Task item: Please give the number of lines in the records below where the word "산업현장" occurs, and nothing else.
*** Opening of The input ***
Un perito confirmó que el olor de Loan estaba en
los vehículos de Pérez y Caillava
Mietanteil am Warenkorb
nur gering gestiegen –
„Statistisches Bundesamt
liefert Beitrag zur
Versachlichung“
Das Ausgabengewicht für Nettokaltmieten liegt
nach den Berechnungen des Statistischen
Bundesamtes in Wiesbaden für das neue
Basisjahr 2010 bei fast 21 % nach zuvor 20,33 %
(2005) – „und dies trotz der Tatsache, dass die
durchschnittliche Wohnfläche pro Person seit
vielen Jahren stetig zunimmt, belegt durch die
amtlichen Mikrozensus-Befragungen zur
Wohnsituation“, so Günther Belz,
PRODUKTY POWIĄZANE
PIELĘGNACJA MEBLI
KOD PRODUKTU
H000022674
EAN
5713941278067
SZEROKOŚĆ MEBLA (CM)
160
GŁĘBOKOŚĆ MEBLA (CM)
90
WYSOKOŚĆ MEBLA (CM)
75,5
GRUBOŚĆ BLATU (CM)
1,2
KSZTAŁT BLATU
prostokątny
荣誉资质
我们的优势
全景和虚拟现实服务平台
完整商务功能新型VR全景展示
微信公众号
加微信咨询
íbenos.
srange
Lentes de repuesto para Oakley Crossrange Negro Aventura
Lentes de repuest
*** Close of The input ***
*** Opening of The input ***
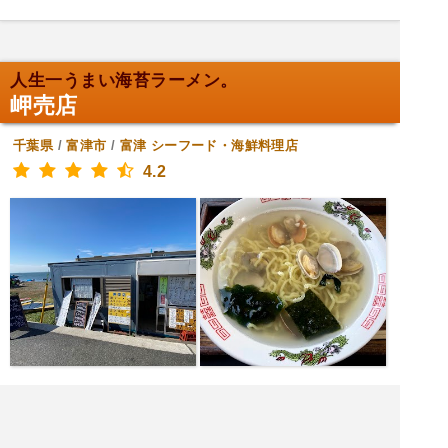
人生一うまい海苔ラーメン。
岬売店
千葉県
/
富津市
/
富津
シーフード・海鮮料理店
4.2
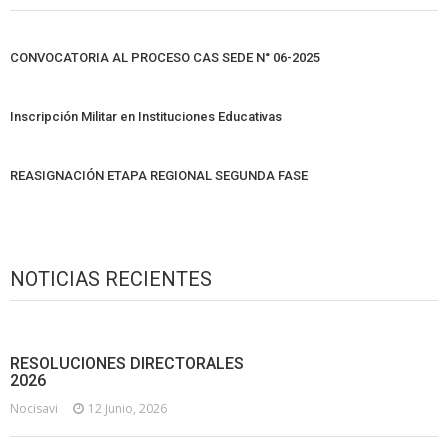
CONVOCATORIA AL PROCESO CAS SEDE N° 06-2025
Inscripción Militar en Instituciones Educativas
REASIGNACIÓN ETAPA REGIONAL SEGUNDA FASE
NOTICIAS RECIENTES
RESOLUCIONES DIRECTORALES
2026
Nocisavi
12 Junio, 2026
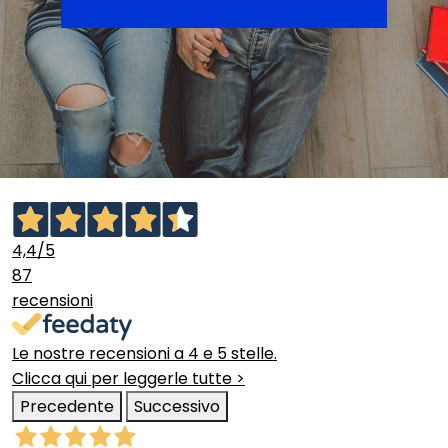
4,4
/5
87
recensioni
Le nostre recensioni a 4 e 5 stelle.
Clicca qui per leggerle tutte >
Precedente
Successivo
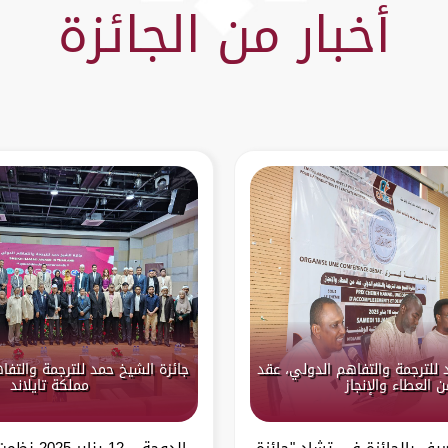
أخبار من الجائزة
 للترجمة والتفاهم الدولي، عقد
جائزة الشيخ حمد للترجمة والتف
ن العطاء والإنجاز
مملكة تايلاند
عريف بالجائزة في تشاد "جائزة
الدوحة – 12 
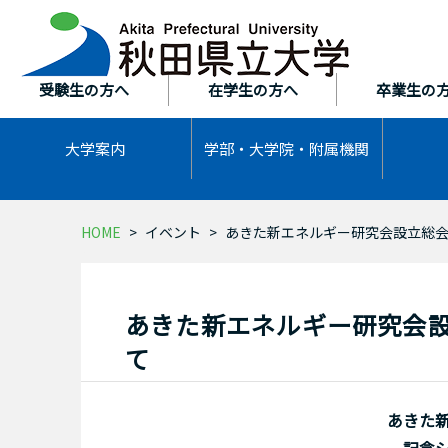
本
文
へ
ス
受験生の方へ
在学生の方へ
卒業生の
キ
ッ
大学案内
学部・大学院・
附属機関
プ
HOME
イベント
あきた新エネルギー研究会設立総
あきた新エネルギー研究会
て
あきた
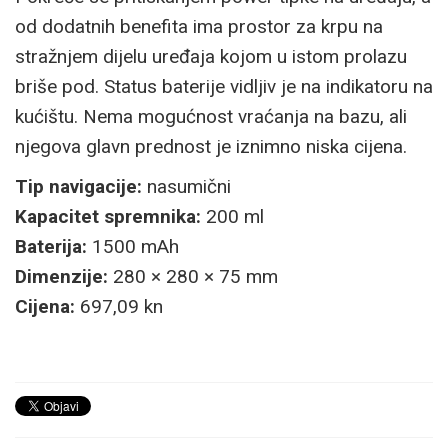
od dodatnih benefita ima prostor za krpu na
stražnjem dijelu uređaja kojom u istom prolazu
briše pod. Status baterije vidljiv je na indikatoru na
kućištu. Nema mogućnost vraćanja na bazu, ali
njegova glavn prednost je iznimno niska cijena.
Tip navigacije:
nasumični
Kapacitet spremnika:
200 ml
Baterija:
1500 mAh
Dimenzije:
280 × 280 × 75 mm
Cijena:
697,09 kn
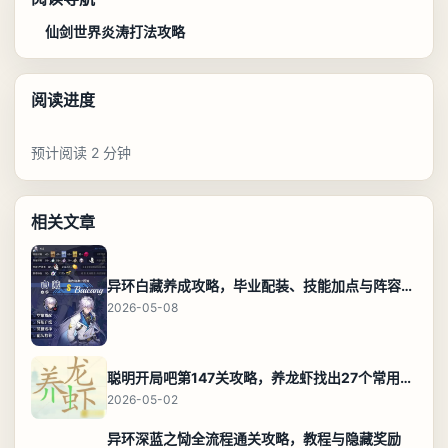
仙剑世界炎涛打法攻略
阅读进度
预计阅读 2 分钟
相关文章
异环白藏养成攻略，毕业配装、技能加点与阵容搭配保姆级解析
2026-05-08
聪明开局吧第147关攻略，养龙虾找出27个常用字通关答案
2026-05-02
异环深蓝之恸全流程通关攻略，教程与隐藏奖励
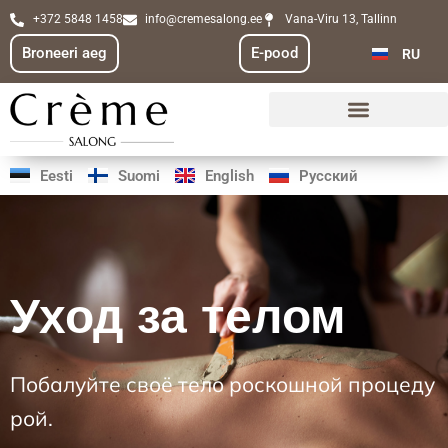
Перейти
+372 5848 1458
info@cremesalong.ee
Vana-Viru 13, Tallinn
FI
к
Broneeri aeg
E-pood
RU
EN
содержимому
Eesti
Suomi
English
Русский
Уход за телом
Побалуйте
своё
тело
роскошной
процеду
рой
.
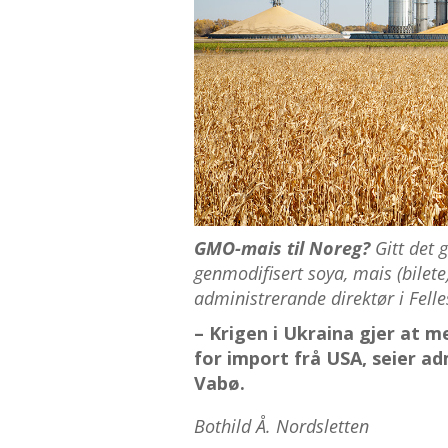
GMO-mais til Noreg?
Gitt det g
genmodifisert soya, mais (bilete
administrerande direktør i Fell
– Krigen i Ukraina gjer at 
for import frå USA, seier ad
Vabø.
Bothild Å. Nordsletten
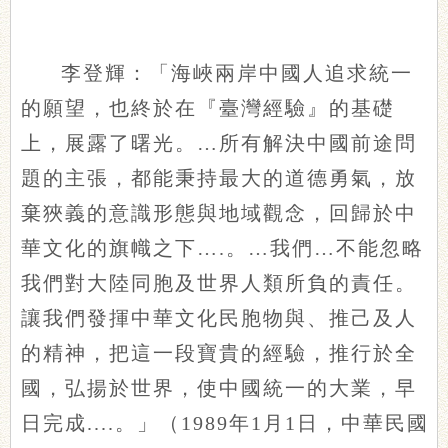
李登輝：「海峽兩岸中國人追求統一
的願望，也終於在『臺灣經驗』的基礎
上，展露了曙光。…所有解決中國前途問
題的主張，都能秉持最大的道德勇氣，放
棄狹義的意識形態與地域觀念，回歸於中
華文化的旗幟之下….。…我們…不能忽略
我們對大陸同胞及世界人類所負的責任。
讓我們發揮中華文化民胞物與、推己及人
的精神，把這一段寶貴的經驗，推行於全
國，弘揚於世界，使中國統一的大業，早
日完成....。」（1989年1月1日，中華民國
*** Close of The input ***
*** Opening of The input ***
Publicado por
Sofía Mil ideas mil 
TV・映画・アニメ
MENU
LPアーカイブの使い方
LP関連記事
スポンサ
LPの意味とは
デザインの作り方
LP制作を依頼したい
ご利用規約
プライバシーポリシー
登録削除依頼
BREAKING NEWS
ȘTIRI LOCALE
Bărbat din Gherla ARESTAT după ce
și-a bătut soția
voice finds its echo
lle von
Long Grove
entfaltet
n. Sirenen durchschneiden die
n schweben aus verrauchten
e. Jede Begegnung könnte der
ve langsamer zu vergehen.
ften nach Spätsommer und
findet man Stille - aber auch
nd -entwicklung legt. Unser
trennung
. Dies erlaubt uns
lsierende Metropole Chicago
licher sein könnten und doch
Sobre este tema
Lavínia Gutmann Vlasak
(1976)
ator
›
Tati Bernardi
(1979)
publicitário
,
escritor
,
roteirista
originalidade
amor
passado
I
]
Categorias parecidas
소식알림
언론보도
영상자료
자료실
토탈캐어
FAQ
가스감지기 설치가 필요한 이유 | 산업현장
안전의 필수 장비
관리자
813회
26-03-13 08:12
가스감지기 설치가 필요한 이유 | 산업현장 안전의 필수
*** Close of The input ***
Answer section: 2